Congratulations to Parsons and carpenters from the South Eastern Carpenters Regional Council (SECRC) for capturing an elite safety award from the United States Department of Energy.
The DOE awarded Voluntary Protection Program (VPP) Star status on the Salt Waste Processing Facility (SWPF). This is a facility within the DOE’s Nuclear Reservation Savannah River Site near Aiken, South Carolina. Parsons is the prime contractor on SWPF, designed to process the radioactive waste stored in underground tanks at the Savannah River site.
The $2.3 billion project, which is nearly completed, launched in June 2008 and has been a consistently safe and successful jobsite, fueled by the more than 100 union carpenters who work there. Considered 93% complete at the end of 2015, the project has a recordable injury case rate 70% below the industry average over the life of the project, according to the Parsons web site.
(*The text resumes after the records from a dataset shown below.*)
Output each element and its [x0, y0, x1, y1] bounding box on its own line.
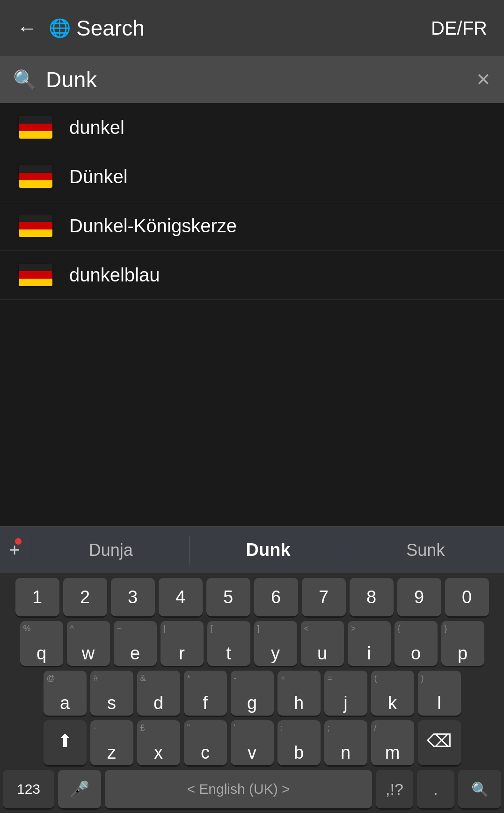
key-f[interactable]: *f [184, 671, 227, 716]
key-j[interactable]: =j [324, 671, 367, 716]
key-u[interactable]: <u [301, 621, 344, 666]
key-l[interactable]: )l [418, 671, 461, 716]
autocomplete-bar: + Dunja Dunk Sunk [0, 526, 504, 573]
autocomplete-word-3[interactable]: Sunk [357, 540, 495, 560]
key-h[interactable]: +h [278, 671, 321, 716]
key-t[interactable]: [t [207, 621, 250, 666]
mic-key[interactable]: 🎤 [58, 770, 101, 808]
result-text: Dunkel-Königskerze [69, 215, 237, 237]
results-list: dunkel Dünkel Dunkel-Königskerze dunkelb… [0, 103, 504, 526]
notification-dot [15, 538, 22, 545]
search-icon: 🔍 [13, 69, 37, 91]
key-q[interactable]: %q [20, 621, 63, 666]
key-7[interactable]: 7 [302, 578, 346, 616]
key-d[interactable]: &d [137, 671, 180, 716]
number-row: 1 2 3 4 5 6 7 8 9 0 [3, 578, 501, 616]
autocomplete-word-2[interactable]: Dunk [199, 540, 337, 560]
key-6[interactable]: 6 [254, 578, 298, 616]
keyboard: 1 2 3 4 5 6 7 8 9 0 %q ^w ~e |r [t ]y <u… [0, 573, 504, 813]
result-text: dunkel [69, 117, 124, 138]
letter-row-2: @a #s &d *f -g +h =j (k )l [3, 671, 501, 716]
key-2[interactable]: 2 [63, 578, 107, 616]
key-r[interactable]: |r [161, 621, 204, 666]
key-g[interactable]: -g [231, 671, 274, 716]
bottom-row: 123 🎤 < English (UK) > ,!? . 🔍 [3, 770, 501, 808]
key-w[interactable]: ^w [67, 621, 110, 666]
key-x[interactable]: £x [137, 720, 180, 765]
key-m[interactable]: /m [371, 720, 414, 765]
divider [347, 536, 347, 564]
key-z[interactable]: -z [90, 720, 133, 765]
german-flag [19, 116, 52, 139]
key-8[interactable]: 8 [350, 578, 394, 616]
key-1[interactable]: 1 [15, 578, 59, 616]
key-v[interactable]: 'v [231, 720, 274, 765]
divider [32, 536, 32, 564]
autocomplete-word-1[interactable]: Dunja [42, 540, 180, 560]
key-e[interactable]: ~e [114, 621, 157, 666]
result-text: dunkelblau [69, 265, 160, 286]
german-flag [19, 264, 52, 286]
space-key[interactable]: < English (UK) > [105, 770, 372, 808]
header: ← 🌐 Search DE/FR [0, 0, 504, 56]
key-p[interactable]: }p [441, 621, 484, 666]
search-key[interactable]: 🔍 [458, 770, 501, 808]
period-key[interactable]: . [417, 770, 454, 808]
globe-icon: 🌐 [49, 18, 71, 38]
german-flag [19, 165, 52, 188]
key-5[interactable]: 5 [206, 578, 250, 616]
key-c[interactable]: "c [184, 720, 227, 765]
backspace-key[interactable]: ⌫ [418, 720, 461, 765]
search-bar: 🔍 Dunk ✕ [0, 56, 504, 103]
clear-button[interactable]: ✕ [476, 69, 491, 90]
letter-row-3: ⬆ -z £x "c 'v :b ;n /m ⌫ [3, 720, 501, 765]
search-input[interactable]: Dunk [46, 67, 476, 92]
list-item[interactable]: dunkel [0, 103, 504, 152]
page-title: Search [76, 15, 431, 41]
key-k[interactable]: (k [371, 671, 414, 716]
key-n[interactable]: ;n [324, 720, 367, 765]
key-4[interactable]: 4 [159, 578, 203, 616]
key-b[interactable]: :b [278, 720, 321, 765]
back-button[interactable]: ← [17, 16, 37, 40]
key-3[interactable]: 3 [111, 578, 155, 616]
german-flag [19, 214, 52, 237]
punct-key[interactable]: ,!? [376, 770, 413, 808]
letter-row-1: %q ^w ~e |r [t ]y <u >i {o }p [3, 621, 501, 666]
language-selector[interactable]: DE/FR [431, 18, 487, 39]
key-y[interactable]: ]y [254, 621, 297, 666]
divider [189, 536, 190, 564]
key-o[interactable]: {o [394, 621, 438, 666]
key-i[interactable]: >i [348, 621, 391, 666]
key-0[interactable]: 0 [445, 578, 489, 616]
list-item[interactable]: dunkelblau [0, 251, 504, 300]
key-123[interactable]: 123 [3, 770, 54, 808]
add-button[interactable]: + [9, 540, 20, 560]
list-item[interactable]: Dünkel [0, 152, 504, 201]
shift-key[interactable]: ⬆ [44, 720, 87, 765]
key-9[interactable]: 9 [397, 578, 441, 616]
list-item[interactable]: Dunkel-Königskerze [0, 201, 504, 251]
result-text: Dünkel [69, 166, 128, 187]
key-s[interactable]: #s [90, 671, 133, 716]
key-a[interactable]: @a [44, 671, 87, 716]
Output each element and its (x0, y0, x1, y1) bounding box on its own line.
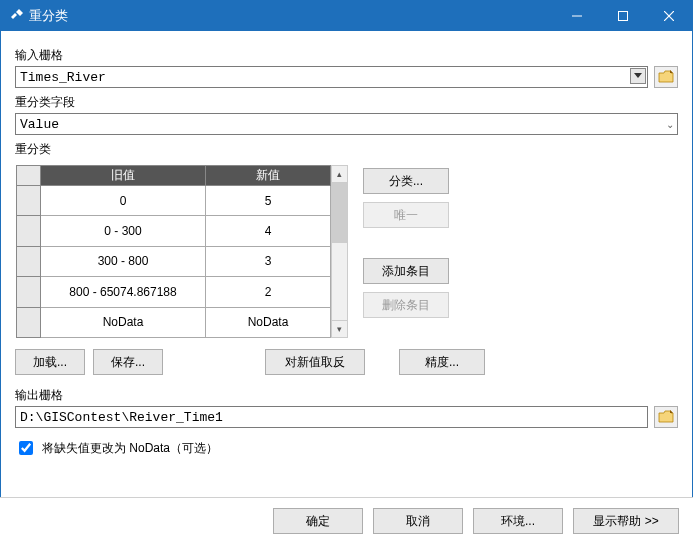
delete-entry-button: 删除条目 (363, 292, 449, 318)
row-selector[interactable] (17, 307, 41, 337)
input-raster-field[interactable] (15, 66, 648, 88)
minimize-button[interactable] (554, 1, 600, 31)
reclass-label: 重分类 (15, 141, 678, 158)
cell-new-value[interactable]: NoData (206, 307, 331, 337)
invert-button[interactable]: 对新值取反 (265, 349, 365, 375)
maximize-button[interactable] (600, 1, 646, 31)
reclass-table[interactable]: 旧值 新值 050 - 3004300 - 8003800 - 65074.86… (15, 164, 349, 339)
window-title: 重分类 (29, 7, 554, 25)
cell-new-value[interactable]: 3 (206, 246, 331, 276)
titlebar: 重分类 (1, 1, 692, 31)
table-row[interactable]: 800 - 65074.8671882 (17, 277, 331, 307)
table-row[interactable]: 0 - 3004 (17, 216, 331, 246)
svg-marker-4 (634, 73, 642, 78)
table-row[interactable]: 300 - 8003 (17, 246, 331, 276)
row-selector[interactable] (17, 216, 41, 246)
table-row[interactable]: 05 (17, 186, 331, 216)
browse-input-button[interactable] (654, 66, 678, 88)
column-header-new[interactable]: 新值 (206, 166, 331, 186)
classify-button[interactable]: 分类... (363, 168, 449, 194)
scroll-down-icon[interactable]: ▾ (332, 320, 347, 337)
add-entry-button[interactable]: 添加条目 (363, 258, 449, 284)
cell-new-value[interactable]: 4 (206, 216, 331, 246)
scroll-thumb[interactable] (332, 183, 347, 243)
environments-button[interactable]: 环境... (473, 508, 563, 534)
input-raster-label: 输入栅格 (15, 47, 678, 64)
save-button[interactable]: 保存... (93, 349, 163, 375)
cell-old-value[interactable]: 300 - 800 (41, 246, 206, 276)
nodata-checkbox[interactable] (19, 441, 33, 455)
table-row[interactable]: NoDataNoData (17, 307, 331, 337)
reclass-field-select[interactable] (15, 113, 678, 135)
output-raster-label: 输出栅格 (15, 387, 678, 404)
row-selector[interactable] (17, 246, 41, 276)
scroll-up-icon[interactable]: ▴ (332, 166, 347, 183)
cell-old-value[interactable]: 800 - 65074.867188 (41, 277, 206, 307)
load-button[interactable]: 加载... (15, 349, 85, 375)
table-corner (17, 166, 41, 186)
row-selector[interactable] (17, 277, 41, 307)
cancel-button[interactable]: 取消 (373, 508, 463, 534)
cell-old-value[interactable]: 0 (41, 186, 206, 216)
output-raster-field[interactable] (15, 406, 648, 428)
hammer-icon (9, 9, 23, 23)
unique-button: 唯一 (363, 202, 449, 228)
show-help-button[interactable]: 显示帮助 >> (573, 508, 679, 534)
nodata-checkbox-label[interactable]: 将缺失值更改为 NoData（可选） (42, 440, 218, 457)
close-button[interactable] (646, 1, 692, 31)
ok-button[interactable]: 确定 (273, 508, 363, 534)
table-scrollbar[interactable]: ▴ ▾ (331, 165, 348, 338)
reclass-field-label: 重分类字段 (15, 94, 678, 111)
svg-rect-1 (619, 12, 628, 21)
dropdown-icon[interactable] (630, 68, 646, 84)
cell-new-value[interactable]: 2 (206, 277, 331, 307)
cell-old-value[interactable]: NoData (41, 307, 206, 337)
bottom-bar: 确定 取消 环境... 显示帮助 >> (0, 497, 693, 544)
row-selector[interactable] (17, 186, 41, 216)
cell-old-value[interactable]: 0 - 300 (41, 216, 206, 246)
column-header-old[interactable]: 旧值 (41, 166, 206, 186)
browse-output-button[interactable] (654, 406, 678, 428)
cell-new-value[interactable]: 5 (206, 186, 331, 216)
precision-button[interactable]: 精度... (399, 349, 485, 375)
SECRC carpenter tasks included scaffolding, concrete forms, metal studs and drywall, computer floors, doors and hardware, carpet and VCT flooring, and rigging.
“We require that each carpenter working for Parsons must not only complete 40-hour scaffolding training, but they also must complete our customized MEVA form training,” said Larry Phillips, executive secretary-treasurer of the SECRC.
Through the Voluntary Protection Program, the DOE recognizes excellence in worksite safety and health performance. Star status is the program’s highest rating. To qualify at the site level, a workplace must pass a rigorous inspection and demonstrate a commitment to employee protection that exceeds OSHA standards. Key strategies include weekly safety meetings and worker recognition incentive programs.
“Safety is a core value at Parsons,” stated Frank Sheppard, Parsons Vice President and Project Manager in the Parsons news release about the award. “I am proud of our project team for their commitment to the well-being of their coworkers and for earning this well-deserved recognition by the DOE.”